Let's try copying and pasting the code in the last cell and changing the column to the mental health prevelance column.

In [None]:
fig, axes = plt.subplots(1,1) #tell python we want to have more control over our figure
nbrhd_simple.plot(column='prev_mh_20up', scheme='quantiles', 
                  k=4, cmap='Oranges', edgecolor='grey', ax = axes, legend=True,
                  legend_kwds={'loc': 4, 'title': 'Prevelance Mental Health Visits',
                               'title_fontsize': 20,'fontsize': 13})
#we can make the map bigger!
current_fig = plt.gcf()
current_fig.set_size_inches(15,15)

We can also add multiple layers to a map! Let's add a file from Open Data Toronto to this map showing the locations of youth mental health services. https://open.toronto.ca/dataset/wellbeing-youth-health-services/ 

In [None]:
fig, axes = plt.subplots(1,1) #tell python we want to have more control over our figure
mh_services = gpd.read_file("Health Services.geojson")
mh_services.plot(ax=axes)

How do we combine these maps? Well we tell python to first plot the neighborhood map and THEN we tell it to plot the map of health services points all on the SAME axes.

In [None]:
fig, axes = plt.subplots(1,1) #tell python we want to have more control over our figure

nbrhd_simple.plot(column='prev_mh_20up', scheme='quantiles', 
                  k=4, cmap='Oranges', edgecolor='grey', ax=axes, legend=True,
                  legend_kwds={'loc': 4, 'title': 'Prevelance Mental Health Visits',
                               'title_fontsize': 20,'fontsize': 13})
mh_services.plot(markersize=20, color='blue', ax = axes)
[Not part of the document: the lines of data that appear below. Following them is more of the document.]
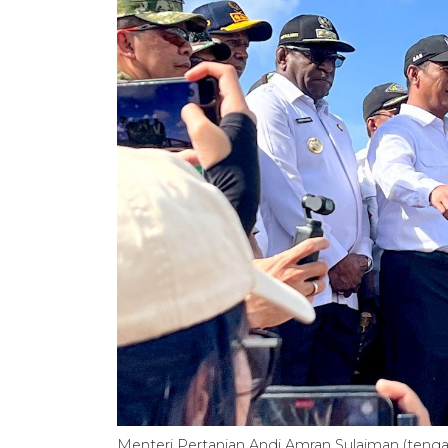
Menteri Pertanian Andi Amran Sulaiman (teng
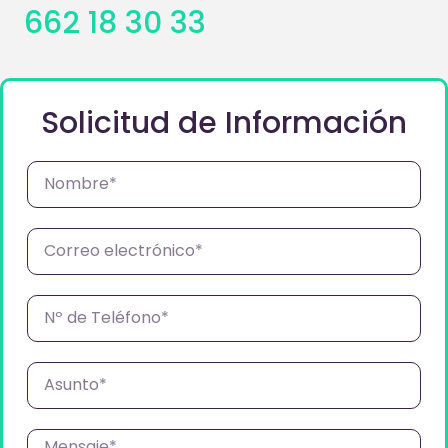
662 18 30 33
Solicitud de Información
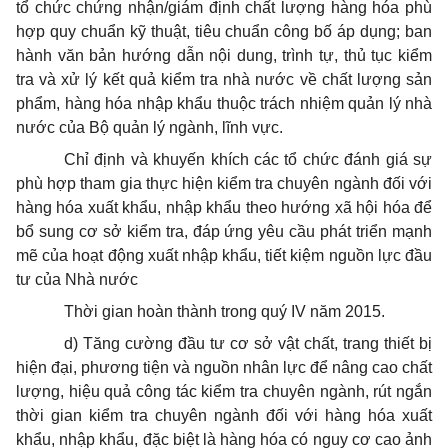
tổ chức chứng nhận/giám định chất lượng hàng hóa phù
hợp quy chuẩn kỹ thuật, tiêu chuẩn công bố áp dụng; ban
hành văn bản hướng dẫn nội dung, trình tự, thủ tục kiểm
tra và xử lý kết quả kiểm tra nhà nước về chất lượng sản
phẩm, hàng hóa nhập khẩu thuộc trách nhiệm quản lý nhà
nước của Bộ quản lý ngành, lĩnh vực.
Chỉ định và khuyến khích các tổ chức đánh giá sự
phù hợp tham gia thực hiện kiểm tra chuyên ngành đối với
hàng hóa xuất khẩu, nhập khẩu theo hướng xã hội hóa để
bổ sung cơ sở kiểm tra, đáp ứng yêu cầu phát triển mạnh
mẽ của hoạt động xuất nhập khẩu, tiết kiệm nguồn lực đầu
tư của Nhà nước
Thời gian hoàn thành trong quý IV năm 2015.
d) Tăng cường đầu tư cơ sở vật chất, trang thiết bị
hiện đại, phương tiện và nguồn nhân lực để nâng cao chất
lượng, hiệu quả công tác kiểm tra chuyên ngành, rút ngắn
thời gian kiểm tra chuyên ngành đối với hàng hóa xuất
khẩu, nhập khẩu, đặc biệt là hàng hóa có nguy cơ cao ảnh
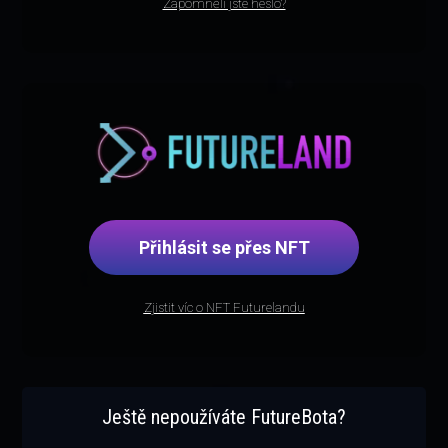
Zapomněli jste heslo?
Přihlásit se přes NFT
Zjistit víc o NFT Futurelandu
Ještě nepoužíváte FutureBota?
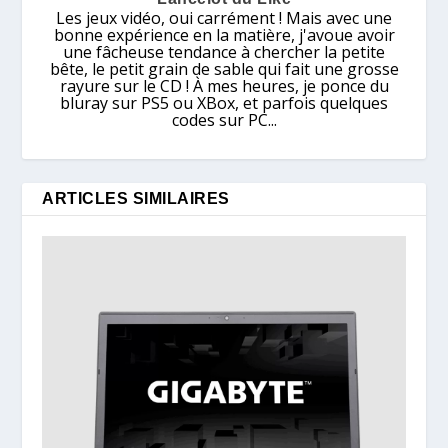
Les jeux vidéo, oui carrément ! Mais avec une
bonne expérience en la matière, j'avoue avoir
une fâcheuse tendance à chercher la petite
bête, le petit grain de sable qui fait une grosse
rayure sur le CD ! À mes heures, je ponce du
bluray sur PS5 ou XBox, et parfois quelques
codes sur PC...
ARTICLES SIMILAIRES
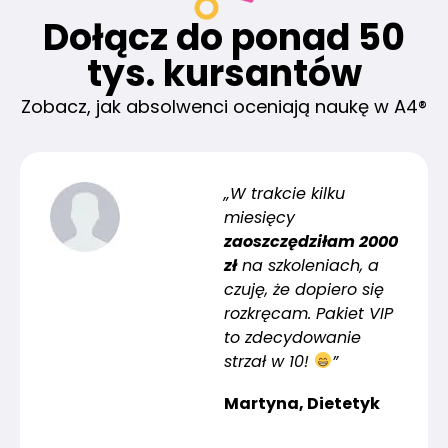
Dołącz do ponad 50
tys. kursantów
Zobacz, jak absolwenci oceniają naukę w A4®
„W trakcie kilku
miesięcy
zaoszczędziłam 2000
zł
na szkoleniach, a
czuję, że dopiero się
rozkręcam. Pakiet VIP
to zdecydowanie
strzał w 10!
”
Martyna, Dietetyk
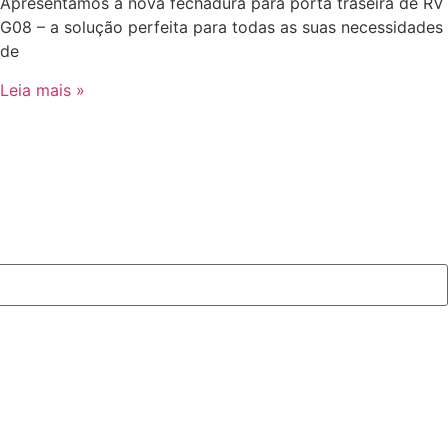
Apresentamos a nova fechadura para porta traseira de RV
G08 – a solução perfeita para todas as suas necessidades
de
Leia mais »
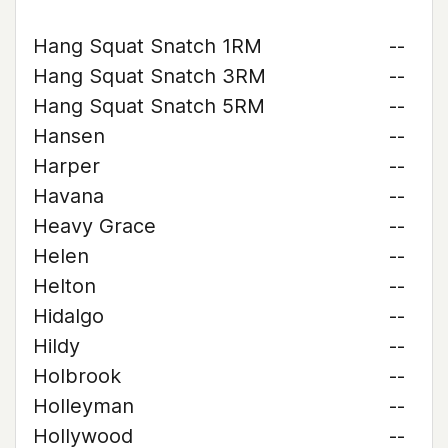
Hang Squat Snatch 1RM
--
Hang Squat Snatch 3RM
--
Hang Squat Snatch 5RM
--
Hansen
--
Harper
--
Havana
--
Heavy Grace
--
Helen
--
Helton
--
Hidalgo
--
Hildy
--
Holbrook
--
Holleyman
--
Hollywood
--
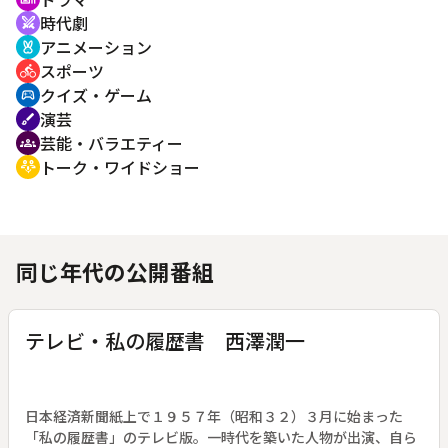
時代劇
swords
アニメーション
cruelty_free
スポーツ
directions_bike
クイズ・ゲーム
sports_esports
演芸
brush
芸能・バラエティー
groups
トーク・ワイドショー
adaptive_audio_mic
同じ年代の公開番組
テレビ・私の履歴書 西澤潤一
日本経済新聞紙上で１９５７年（昭和３２）３月に始まった
「私の履歴書」のテレビ版。一時代を築いた人物が出演、自ら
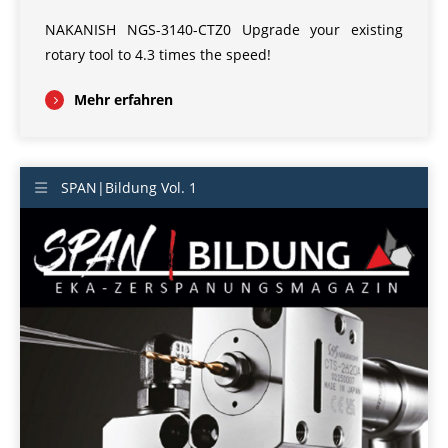
NAKANISH NGS-3140-CTZ0 Upgrade your existing
rotary tool to 4.3 times the speed!
Mehr erfahren
SPAN|Bildung Vol. 1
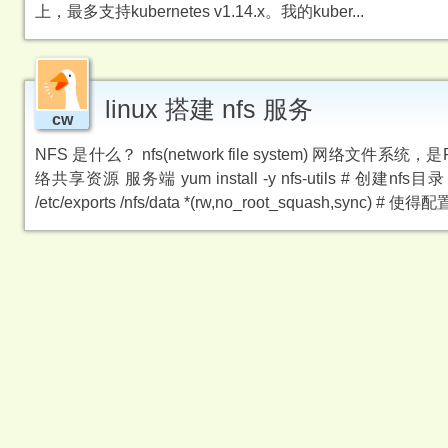
上，最多支持kubernetes v1.14.x。我的kuber...
linux 搭建 nfs 服务
cw
NFS 是什么？ nfs(network file system) 网
络共享资源 服务端 yum install -y nfs-utils # 创建nfs目录 mk
/etc/exports /nfs/data *(rw,no_root_squash,sync) # 使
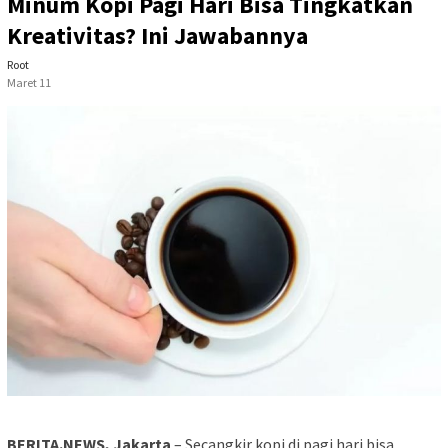
Minum Kopi Pagi Hari Bisa Tingkatkan
Kreativitas? Ini Jawabannya
Root
Maret 11
BERITA.NEWS, Jakarta
– Secangkir kopi di pagi hari bisa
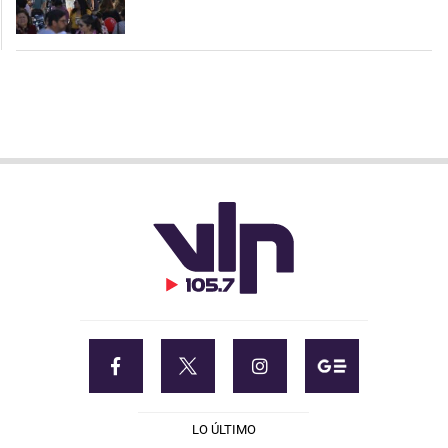
LO ÚLTIMO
#we can make the map bigger!
current_fig = plt.gcf()
current_fig.set_size_inches(15,15)

Now you try! Can you make a map of diabetes in 20+ year olds in Toronto? Can you classify your neighbourhoods using 'quantiles' in 5 categories instead of 4? Give it a try!

Can you find another layer from Open Data Toronto to add to your map? Maybe something about bicycling?